1977
O segundo peso era que o nível social da clientela da faculdade era acima da minha condição social. Isso seria nada, caso eu não absorvesse ou, a todo o momento, não topasse com essa distinção.
Quando nos mudamos para o Méier, em 1967, exatos 10 anos antes, um colega de trabalho de Cid, meu pai, ibgeano, como diziam, advertiu-o, "Cid, tua mulher não vai ter condições de acompanhar o luxo do Méier não". Porque era um subúrbio metido a besta.
Brasil tem dessas coisas, construídas ao longo de sua história, até hoje, colonial.
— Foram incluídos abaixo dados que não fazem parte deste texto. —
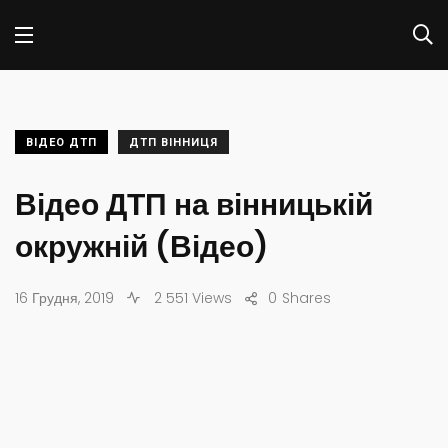
ВІДЕО ДТП
ДТП ВІННИЦЯ
Відео ДТП на вінницькій
окружній (Відео)
16 Грудня, 2019
2 551 Views
0
Shares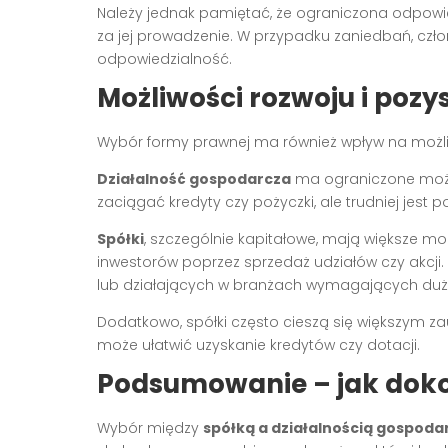
Należy jednak pamiętać, że ograniczona odpowie
za jej prowadzenie. W przypadku zaniedbań, cz
odpowiedzialność.
Możliwości rozwoju i pozy
Wybór formy prawnej ma również wpływ na możliw
Działalność gospodarcza
ma ograniczone możli
zaciągać kredyty czy pożyczki, ale trudniej jest
Spółki
, szczególnie kapitałowe, mają większe moż
inwestorów poprzez sprzedaż udziałów czy akcji.
lub działających w branżach wymagających duż
Dodatkowo, spółki często cieszą się większym zau
może ułatwić uzyskanie kredytów czy dotacji.
Podsumowanie – jak dok
Wybór między
spółką a działalnością gospoda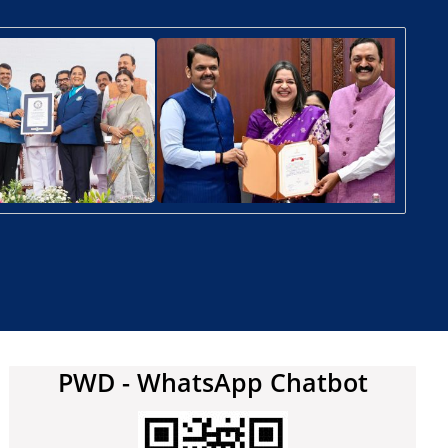
PWD - WhatsApp Chatbot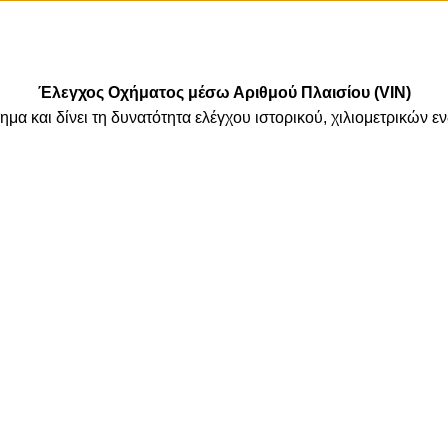
Έλεγχος Οχήματος μέσω Αριθμού Πλαισίου (VIN)
ημα και δίνει τη δυνατότητα ελέγχου ιστορικού, χιλιομετρικών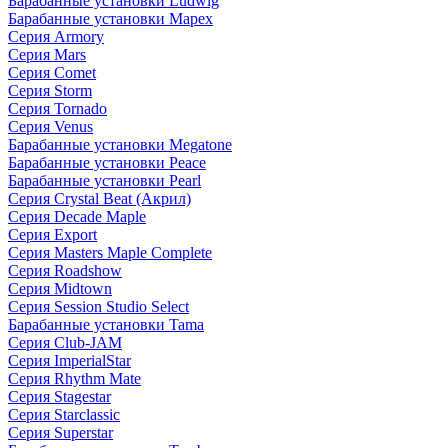
Барабанные установки Ludwig
Барабанные установки Mapex
Серия Armory
Серия Mars
Серия Comet
Серия Storm
Серия Tornado
Серия Venus
Барабанные установки Megatone
Барабанные установки Peace
Барабанные установки Pearl
Серия Crystal Beat (Акрил)
Серия Decade Maple
Серия Export
Серия Masters Maple Complete
Серия Roadshow
Серия Midtown
Серия Session Studio Select
Барабанные установки Tama
Серия Club-JAM
Серия ImperialStar
Серия Rhythm Mate
Серия Stagestar
Серия Starclassic
Серия Superstar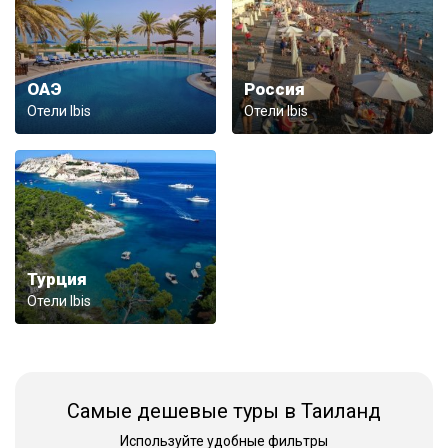
ОАЭ
Россия
Отели Ibis
Отели Ibis
Турция
Отели Ibis
Самые дешевые туры в Таиланд
Используйте удобные фильтры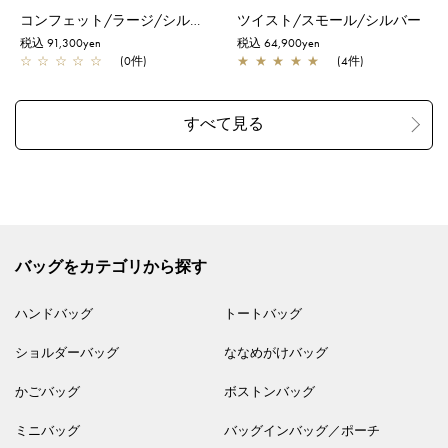
コンフェット/ラージ/シルバーゴールド
ツイスト/スモール/シルバー
税込 91,300yen
税込 64,900yen
☆
☆
☆
☆
☆
(0件)
★
★
★
★
★
(4件)
バッグをカテゴリから探す
ハンドバッグ
トートバッグ
ショルダーバッグ
ななめがけバッグ
かごバッグ
ボストンバッグ
ミニバッグ
バッグインバッグ／ポーチ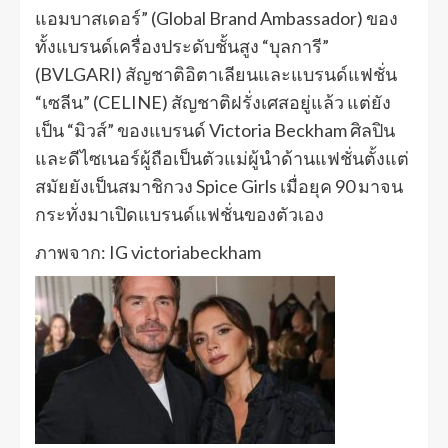
แอมบาสเดอร์” (Global Brand Ambassador) ของ
ทั้งแบรนด์เครื่องประดับชั้นสูง “บุลการี”
(BVLGARI) สัญชาติอิตาเลียนและแบรนด์แฟชั่น
“เซลีน” (CELINE) สัญชาติฝรั่งเศสอยู่แล้ว แต่ยัง
เป็น “มิวส์” ของแบรนด์ Victoria Beckham ศิลปิน
และดีไซเนอร์ผู้ถือเป็นตัวแม่ผู้นำด้านแฟชั่นตั้งแต่
สมัยยังเป็นสมาชิกวง Spice Girls เมื่อยุค 90 มาจน
กระทั่งมาเปิดแบรนด์แฟชั่นของตัวเอง
ภาพจาก: IG victoriabeckham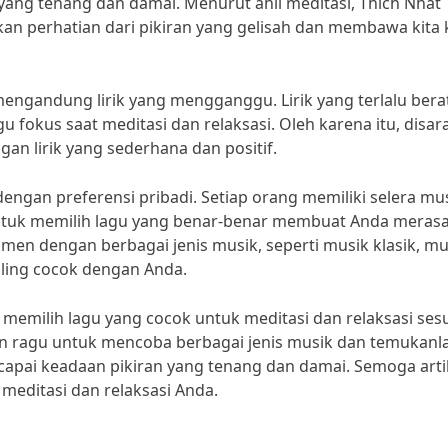
ng tenang dan damai. Menurut ahli meditasi, Thich Nhat
n perhatian dari pikiran yang gelisah dan membawa kita 
mengandung lirik yang mengganggu. Lirik yang terlalu bera
 fokus saat meditasi dan relaksasi. Oleh karena itu, disa
an lirik yang sederhana dan positif.
dengan preferensi pribadi. Setiap orang memiliki selera mu
untuk memilih lagu yang benar-benar membuat Anda meras
en dengan berbagai jenis musik, seperti musik klasik, mu
paling cocok dengan Anda.
t memilih lagu yang cocok untuk meditasi dan relaksasi ses
n ragu untuk mencoba berbagai jenis musik dan temukanl
pai keadaan pikiran yang tenang dan damai. Semoga arti
 meditasi dan relaksasi Anda.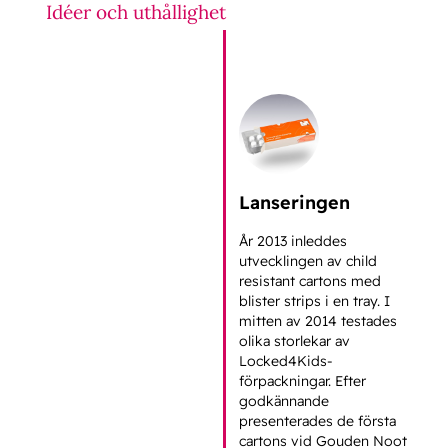
Idéer och uthållighet
Lanseringen
År 2013 inleddes
utvecklingen av child
resistant cartons med
blister strips i en tray. I
mitten av 2014 testades
olika storlekar av
Locked4Kids-
förpackningar. Efter
godkännande
presenterades de första
cartons vid Gouden Noot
Sub urbis da Central do Brasil, espaço das personagens de Lima Barreto, quando ou se alcançassem o Méier, seria pensando na Tijuca, para depois galgar a zona sul e, se não morresse por lá, no patamar mais elevado, aproveitar estar de frente para o mar e alcançar Miami.
Na PUC, em 1977, eu me vi, desde as roupas, calçados, jeito é gestos, via-me refletido em tudo à minha volta sendo de uma classe subalterna, inferior, ou seja, como dizia outro pré-modernista, desta vez, Monteiro Lobato, incorporei o meu complexo de Jeca-tatu.
O ritual do almoço era típica indicação desse obstáculo. Trazia uma marmita, punha-a a esquentar num espaço próprio existente na bancada de metal, onde havia água fervente, retirava-a quando estivesse pronta e, do bandejão, utilizava apenas talheres, prato e copos.
Eu achava que todos os olhos estavam voltados para mim. Visto que o gesto indicava economia, sim, mas da taxa do bandejão, que já era mínima. Eu me sentia mínimo abaixo do mínimo. Ora, eu é que deveria ser outro e "não estar nem aí", jeito de falar também daquele tempo, para a coisa. Mas, mais um complexo se incorporava.
E tudo passou a ser um mundo fora que contradizia meu mundo dentro. As pessoas em si, que eram quem elas eram, mas tudo nelas, inocente ou até mesmo indiferente nelas, projetava-me para outra realidade interna, de posição fetal, mas num ambiente hostil.
Tudo. Numa aula de inglês, sim, porque havia indicação para escolha de matérias culturais, complementando a grade curricular, pedi Inglês 1. Certa vez vês, a professora quase cumpriu uma gafe, quando tentava ensinar o que seriam shabby clothes, aflita, rodeou a sala com um olhar, procurando exemplo, foi quando deu comigo, olhou as calças, arregalou olhos, emendou outro recurso para se fazer entender, mas não precisava: todos haviam entendido, mas fingiam que não me viam.
Eu me via. O que estou fazendo aqui neste mundo? Não é meu. Certa vez, o professor de Matemática 0, especialista em teoria matemática, demonstração de teoremas, cuja principal função já explicamos, drenar as energias do bagaço de cana que os alunos representavam para o sistema, diria na época alguém do diretório acadêmico, indicou uma casa de estudos por ali, numa das transversais da Jardim Botânico.
Eu fui. Porque ainda acreditava em não sei o quê. Entrei. Perambulei pela casa em todos os cômodos dela. Havia viventes, certamente, eu os notei. Grupos animados conversavam. Havia revistas. Livros. Abajures. Meia luz, plena luz, ambientes. Almofadas. Mesas e rodas de conversa. Cadeiras e sofás. Tudo fervilhava e com ninguém e com nada eu me identificava, talvez ainda mais notado, eu mesmo com os meus olhos, com meu jeito shabby clothing. Circulei duas ou três vezes, até peguei numa das revistas, devo ter até sentado, mas não me enturmei, nada falei, nada falaram, devo ter sido notado e ou ignorado.
Definitivamente não era o meu mundo.